### YOUR INSTRUCTIONS
Print out the data precisely as it appears here, with no pictures.
------------------------
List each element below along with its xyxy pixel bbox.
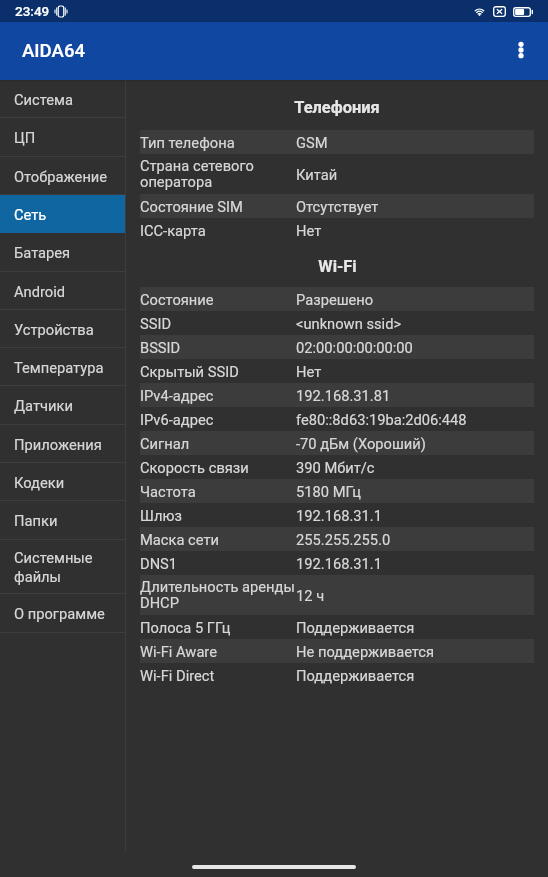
button[interactable]: Частота [140,479,534,503]
staticText: -70 дБм (Хороший) [296,435,426,452]
staticText: Скорость связи [140,459,296,476]
staticText: Длительность аренды DHCP [140,578,296,612]
staticText: DNS1 [140,555,296,572]
button[interactable]: Отображение [0,157,125,195]
button[interactable]: Система [0,80,125,118]
staticText: 02:00:00:00:00:00 [296,339,413,356]
staticText: ЦП [14,129,36,146]
staticText: Маска сети [140,531,296,548]
button[interactable]: SSID [140,311,534,335]
button[interactable]: Wi-Fi Aware [140,639,534,663]
staticText: <unknown ssid> [296,315,402,332]
staticText: Скрытый SSID [140,363,296,380]
staticText: Поддерживается [296,667,415,684]
staticText: Устройства [14,321,94,338]
button[interactable]: Приложения [0,425,125,463]
staticText: Батарея [14,244,71,261]
button[interactable]: Шлюз [140,503,534,527]
staticText: AIDA64 [22,40,86,62]
staticText: BSSID [140,339,296,356]
button[interactable]: ЦП [0,118,125,157]
button[interactable]: More options [493,22,548,80]
staticText: Отображение [14,168,108,185]
button[interactable]: Папки [0,501,125,540]
button[interactable]: ICC-карта [140,218,534,242]
button[interactable]: Маска сети [140,527,534,551]
staticText: Нет [296,363,322,380]
staticText: Нет [296,222,322,239]
button[interactable]: Скрытый SSID [140,359,534,383]
button[interactable]: Состояние SIM [140,194,534,218]
staticText: Кодеки [14,474,65,491]
staticText: Не поддерживается [296,643,435,660]
staticText: Страна сетевого оператора [140,157,296,191]
staticText: SSID [140,315,296,332]
staticText: 255.255.255.0 [296,531,391,548]
staticText: Шлюз [140,507,296,524]
staticText: IPv6-адрес [140,411,296,428]
staticText: Датчики [14,397,73,414]
button[interactable]: Состояние [140,287,534,311]
staticText: Разрешено [296,291,374,308]
button[interactable]: IPv6-адрес [140,407,534,431]
staticText: 12 ч [296,587,325,604]
staticText: Частота [140,483,296,500]
staticText: Поддерживается [296,619,415,636]
button[interactable]: Устройства [0,310,125,348]
button[interactable]: Датчики [0,386,125,425]
button[interactable]: Wi-Fi Direct [140,663,534,687]
staticText: Телефония [294,98,380,117]
button[interactable]: DNS1 [140,551,534,575]
button[interactable]: Сеть [0,195,125,233]
button[interactable]: Температура [0,348,125,386]
button[interactable]: Сигнал [140,431,534,455]
staticText: Полоса 5 ГГц [140,619,296,636]
button[interactable]: Длительность аренды DHCP [140,575,534,615]
staticText: Сигнал [140,435,296,452]
staticText: Система [14,91,73,108]
button[interactable]: Системные файлы [0,540,125,594]
button[interactable]: О программе [0,594,125,633]
staticText: Папки [14,512,58,529]
staticText: Android [14,283,66,300]
staticText: Приложения [14,436,102,453]
staticText: Китай [296,166,338,183]
staticText: IPv4-адрес [140,387,296,404]
staticText: 5180 МГц [296,483,361,500]
staticText: Wi-Fi [318,257,357,276]
button[interactable]: BSSID [140,335,534,359]
staticText: Сеть [14,206,47,223]
staticText: Состояние [140,291,296,308]
staticText: Системные файлы [14,549,117,586]
staticText: Состояние SIM [140,198,296,215]
staticText: Тип телефона [140,134,296,151]
staticText: fe80::8d63:19ba:2d06:448 [296,411,467,428]
staticText: О программе [14,605,105,622]
staticText: Wi-Fi Direct [140,667,296,684]
button[interactable]: IPv4-адрес [140,383,534,407]
button[interactable]: Скорость связи [140,455,534,479]
button[interactable]: Кодеки [0,463,125,501]
staticText: Отсутствует [296,198,379,215]
staticText: 23:49 [15,3,50,19]
staticText: 192.168.31.1 [296,507,382,524]
button[interactable]: Полоса 5 ГГц [140,615,534,639]
button[interactable]: Android [0,272,125,310]
staticText: 192.168.31.1 [296,555,382,572]
button[interactable]: Батарея [0,233,125,272]
button[interactable]: Тип телефона [140,130,534,154]
staticText: ICC-карта [140,222,296,239]
staticText: Wi-Fi Aware [140,643,296,660]
staticText: 390 Мбит/с [296,459,375,476]
staticText: Температура [14,359,104,376]
button[interactable]: Страна сетевого оператора [140,154,534,194]
staticText: 192.168.31.81 [296,387,391,404]
staticText: GSM [296,134,328,151]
------------------------
### ANSWER BOX
List each element below along with its xyxy pixel bbox.
button[interactable]: Частота [140,479,534,503]
staticText: -70 дБм (Хороший) [296,435,426,452]
staticText: Скорость связи [140,459,296,476]
staticText: Длительность аренды DHCP [140,578,296,612]
staticText: DNS1 [140,555,296,572]
button[interactable]: Отображение [0,157,125,195]
button[interactable]: Система [0,80,125,118]
staticText: 02:00:00:00:00:00 [296,339,413,356]
staticText: ЦП [14,129,36,146]
staticText: Маска сети [140,531,296,548]
button[interactable]: SSID [140,311,534,335]
button[interactable]: Wi-Fi Aware [140,639,534,663]
staticText: <unknown ssid> [296,315,402,332]
staticText: Скрытый SSID [140,363,296,380]
staticText: Поддерживается [296,667,415,684]
staticText: Устройства [14,321,94,338]
button[interactable]: Приложения [0,425,125,463]
staticText: Батарея [14,244,71,261]
button[interactable]: Шлюз [140,503,534,527]
staticText: AIDA64 [22,40,86,62]
staticText: BSSID [140,339,296,356]
button[interactable]: ЦП [0,118,125,157]
button[interactable]: More options [493,22,548,80]
staticText: Отображение [14,168,108,185]
button[interactable]: Папки [0,501,125,540]
button[interactable]: ICC-карта [140,218,534,242]
button[interactable]: Маска сети [140,527,534,551]
staticText: Нет [296,363,322,380]
staticText: Нет [296,222,322,239]
button[interactable]: Скрытый SSID [140,359,534,383]
button[interactable]: Состояние SIM [140,194,534,218]
staticText: Кодеки [14,474,65,491]
staticText: Не поддерживается [296,643,435,660]
staticText: Страна сетевого оператора [140,157,296,191]
staticText: SSID [140,315,296,332]
staticText: 255.255.255.0 [296,531,391,548]
staticText: Шлюз [140,507,296,524]
staticText: IPv6-адрес [140,411,296,428]
staticText: Датчики [14,397,73,414]
button[interactable]: Состояние [140,287,534,311]
staticText: Разрешено [296,291,374,308]
button[interactable]: IPv6-адрес [140,407,534,431]
staticText: 12 ч [296,587,325,604]
staticText: Частота [140,483,296,500]
staticText: Поддерживается [296,619,415,636]
button[interactable]: Устройства [0,310,125,348]
button[interactable]: Датчики [0,386,125,425]
button[interactable]: Wi-Fi Direct [140,663,534,687]
staticText: Телефония [294,98,380,117]
button[interactable]: DNS1 [140,551,534,575]
button[interactable]: Сеть [0,195,125,233]
button[interactable]: Температура [0,348,125,386]
button[interactable]: Сигнал [140,431,534,455]
staticText: Полоса 5 ГГц [140,619,296,636]
button[interactable]: Длительность аренды DHCP [140,575,534,615]
staticText: Сигнал [140,435,296,452]
staticText: Система [14,91,73,108]
button[interactable]: Системные файлы [0,540,125,594]
button[interactable]: О программе [0,594,125,633]
staticText: Папки [14,512,58,529]
staticText: Android [14,283,66,300]
staticText: Приложения [14,436,102,453]
staticText: Китай [296,166,338,183]
staticText: IPv4-адрес [140,387,296,404]
staticText: 5180 МГц [296,483,361,500]
staticText: Wi-Fi [318,257,357,276]
button[interactable]: BSSID [140,335,534,359]
staticText: Сеть [14,206,47,223]
staticText: Состояние [140,291,296,308]
staticText: Системные файлы [14,549,117,586]
staticText: Состояние SIM [140,198,296,215]
staticText: Тип телефона [140,134,296,151]
staticText: fe80::8d63:19ba:2d06:448 [296,411,467,428]
staticText: О программе [14,605,105,622]
staticText: Wi-Fi Direct [140,667,296,684]
button[interactable]: IPv4-адрес [140,383,534,407]
button[interactable]: Скорость связи [140,455,534,479]
button[interactable]: Кодеки [0,463,125,501]
staticText: Отсутствует [296,198,379,215]
staticText: 23:49 [15,3,50,19]
staticText: 192.168.31.1 [296,507,382,524]
button[interactable]: Полоса 5 ГГц [140,615,534,639]
button[interactable]: Android [0,272,125,310]
staticText: 192.168.31.1 [296,555,382,572]
button[interactable]: Батарея [0,233,125,272]
button[interactable]: Тип телефона [140,130,534,154]
staticText: ICC-карта [140,222,296,239]
staticText: Wi-Fi Aware [140,643,296,660]
staticText: 390 Мбит/с [296,459,375,476]
staticText: Температура [14,359,104,376]
button[interactable]: Страна сетевого оператора [140,154,534,194]
staticText: 192.168.31.81 [296,387,391,404]
staticText: GSM [296,134,328,151]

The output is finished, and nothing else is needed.